Alles Mythos!

Der Titel ist ein wenig irreführend, denn dieses Buch handelt nicht von Mythen im eigentlichen Sinne, sondern die Autorin korrigiert einige weitverbreitete Vorurteile über das Mittelalter. So etwa, dass die Menschen im Mittelalter durchweg dumm und ungebildet waren, dass sie sich gegen neue Erfindungen und technische Entwicklungen gesträubt hätten, dass das einfache Volk unter erbärmlichen Bedingungen gelebt habe, während es sich der Adel gut habe gehen lassen und vieles anderes mehr.

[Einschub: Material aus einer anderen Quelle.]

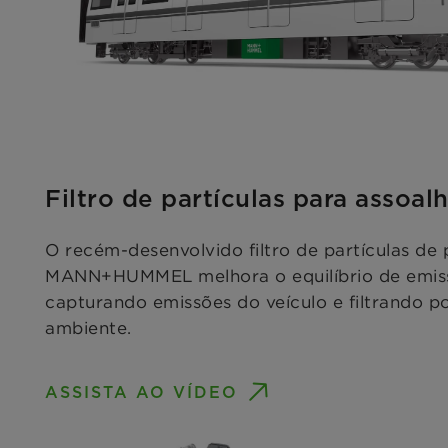
Filtro de partículas para assoal
O recém-desenvolvido filtro de partículas de 
MANN+HUMMEL melhora o equilíbrio de emiss
capturando emissões do veículo e filtrando po
ambiente.
ASSISTA AO VÍDEO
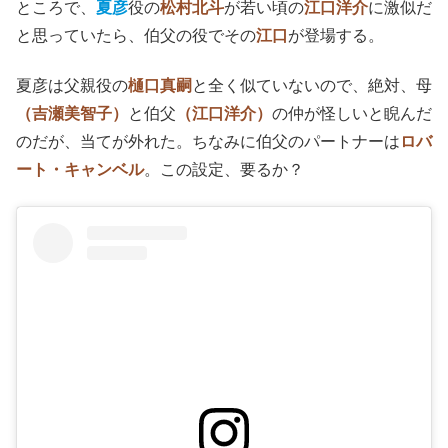
ところで、
夏彦
役の
松村北斗
が若い頃の
江口洋介
に激似だ
と思っていたら、伯父の役でその
江口
が登場する。
夏彦は父親役の
樋口真嗣
と全く似ていないので、絶対、母
（吉瀬美智子）
と伯父
（江口洋介）
の仲が怪しいと睨んだ
のだが、当てが外れた。ちなみに伯父のパートナーは
ロバ
ート・キャンベル
。この設定、要るか？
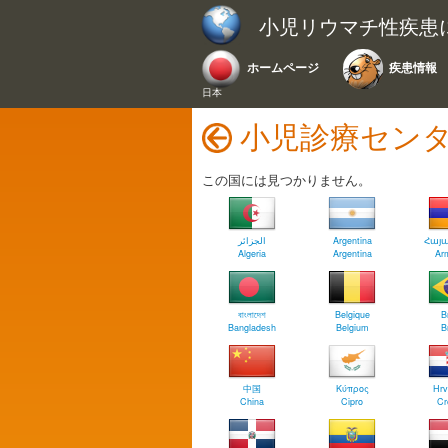
小児リウマチ性疾患
ホームページ
疾患情報
日本
小児診療セン
この国には見つかりません。
الجزائر
Argentina
Հայ
Algeria
Argentina
Ar
বাংলাদেশ
Belgique
B
Bangladesh
Belgium
B
中国
Κύπρος
Hrv
China
Cipro
Cr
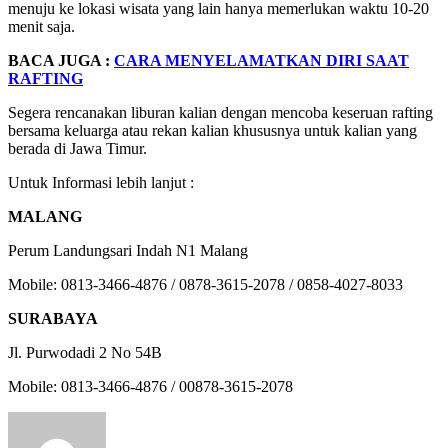
menuju ke lokasi wisata yang lain hanya memerlukan waktu 10-20
menit saja.
BACA JUGA :
CARA MENYELAMATKAN DIRI SAAT
RAFTING
Segera rencanakan liburan kalian dengan mencoba keseruan rafting
bersama keluarga atau rekan kalian khususnya untuk kalian yang
berada di Jawa Timur.
Untuk Informasi lebih lanjut :
MALANG
Perum Landungsari Indah N1 Malang
Mobile: 0813-3466-4876 / 0878-3615-2078 / 0858-4027-8033
SURABAYA
Jl. Purwodadi 2 No 54B
Mobile: 0813-3466-4876 / 00878-3615-2078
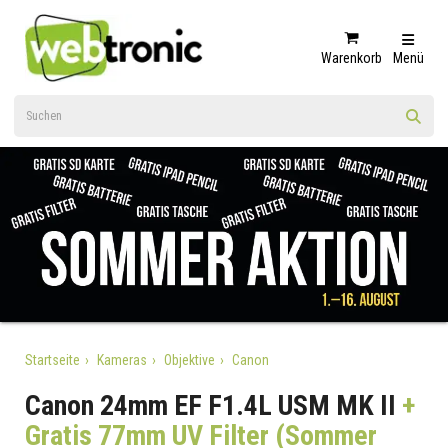
Warenkorb
Menü
Startseite
Kameras
Objektive
Canon
Canon 24mm EF F1.4L USM MK II
+
Gratis 77mm UV Filter (Sommer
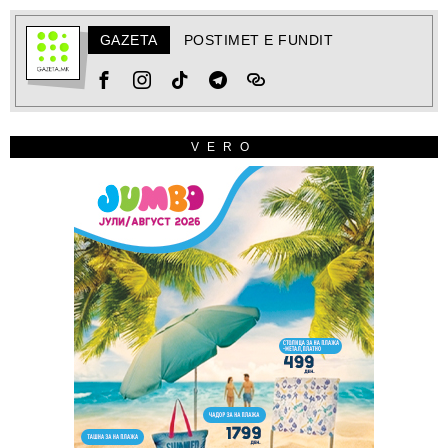
GAZETA
POSTIMET E FUNDIT
VERO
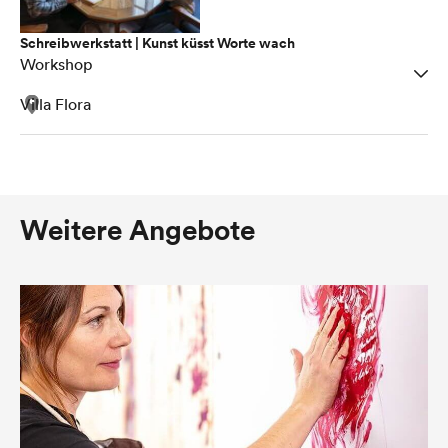
Schreibwerkstatt | Kunst küsst Worte wach
Workshop
Villa Flora
Weitere Angebote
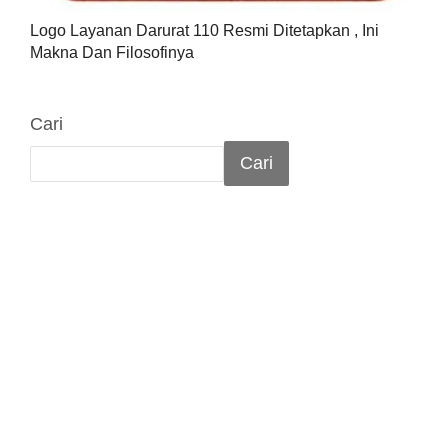
Logo Layanan Darurat 110 Resmi Ditetapkan , Ini
Makna Dan Filosofinya
Cari
Cari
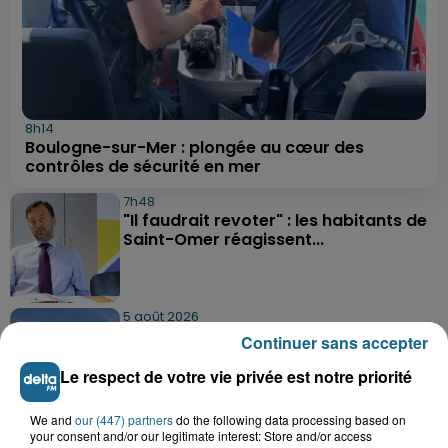
8h14
Boulogne-sur-Mer : plongée au cœur des
contrôles de sécurité en mer
7h48
"Il faudrait revoter" : les habitants de
Saint-Omer réagissent...
5 août 2026
Delettes : un incendie dans un grenier,
Continuer sans accepter
deux hommes intoxiqués par...
Le respect de votre vie privée est notre priorité
We and
our (447) partners
do the following data processing based on
5 août 2026
your consent and/or our legitimate interest: Store and/or access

Dabei entsteht ein lebendiges und aktuelles Bild von Leben und Alltag im Mittelalter, also der Zeit Jahre zwischen ca. 500 – dem Untergang des weströmischen Reichs – bis etwa 1500 – dem Abschluss der der Rückeroberung Spaniens von den Mauren. Dabei werden nicht nur alle gesellschaftlichen Schichten und Gruppen behandelt, sondern auch Fragen wie die nach der rechtlichen Stellung der Frau, der Stellung der Kirche in der Gesellschaft oder dem sozialen Status der Ritterschaft. Vieles wird die Leser überraschen, so etwa die aktive Stellung der Frauen in Handel und Gewerbe – in Köln zum Beispiel waren es zumeist Frauen, die die Zunft der Seidenweber beherrschten – oder die Tatsache, dass die Hexenverfolgung eher eine Angelegenheit der frühen Neuzeit als des angeblich so dunklen Mittelalters gewesen ist. Auch über das Rittergewerbe und die Absichten der Kreuzfahrer weiß Karin Schneider-Ferber interessantes und überraschendes zu berichten.

Das Buch zeichnet sicher ein summarisches und chronologisch unzureichend bleibendes Bild des Mittelalters, doch erfüllt es die selbst gestellte Aufgabe, allgemeine Vorurteile zu entlarven, auf das Beste.

Karin Schneider-Ferber: Alles Mythos! 20 populäre Irrtümer über das Mittelalter. Stuttgart: Theiss, 2009. ISBN: 978-3-8062-2237-1. Preis: € 16,90. Dieser Titel kann in der Stadtbibliothek Solingen als Buch und als als eBook ausgeliehen werden.

Die Panikmacher

Es begann wohl mit dem furchtbaren Anschlag auf das World Trade Center am 9. September 2001: Der Schock, der damals die westliche Welt erfasste, hat sie bis heute nicht wirklich wieder losgelassen. Mit dem Entsetzen über die Tat zugleich entstand eine unbestimmte, undeutlich bleibende Furcht vor einer in wesentlichen Zügen fremden Kultur des Islam, die nicht nur tausende von Kilometern entfernt existierte, sondern die auch mitten unter uns gelebt wurde.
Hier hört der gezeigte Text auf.